Back in the day, before modern science, time was generally determined by the sun, an hourglass or two, you know, whatever's handy. Then we got into science, which requires measuring things, and then it's nice to make sure everybody is measuring things with the same measuring stick. So there was a long process culminating in basing units of time onthe radiation corresponding to the transition between the two hyperfine levels of the ground state of the cesium-133 atom.
So, I suppose, perhaps if we get used to this definition, eventually maybe we'll have people saying time radiates outward instead of saying it moves forward, but I doubt it. The sun still moves in the sky and people still anthropomorphize enough to assume it has a front and a back and it is somehow moving forward, which isn't too terrible because we know an object can have a direction because it's in space and time.

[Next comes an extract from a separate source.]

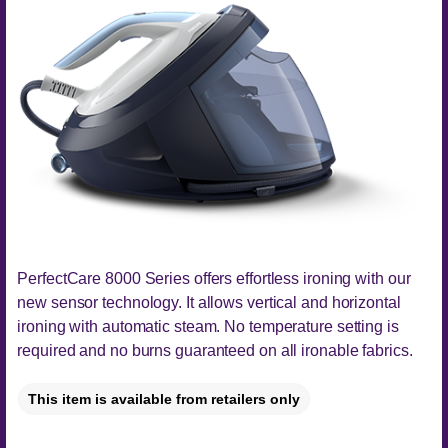
PerfectCare 8000 Series offers effortless ironing with our
new sensor technology. It allows vertical and horizontal
ironing with automatic steam. No temperature setting is
required and no burns guaranteed on all ironable fabrics.
This item is available from retailers only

So when we measure something in time units we are really measuring one motion by another motion. In order for there to be a motion, there is some object, which does have a direction. The problem comes when we get a bit metaphysical with time. Notice these time travel stories which assume that future and past are places which we could travel to. Does it make any sense? We know the future isn't yet, and the past is no longer there, but our sense of time seems to encourage us to perceive these things as existent somehow.
So, to my mind time can't really have a direction, or if it did any direction it would have all directions, thus rendering the direction of time meaningless. The objects in motion have the direction, and that direction is interestingly dependent on an observer anyway. It is we who say the sun is traveling forward, backward, in a circle, etc...
This has interesting implications for theology by the way.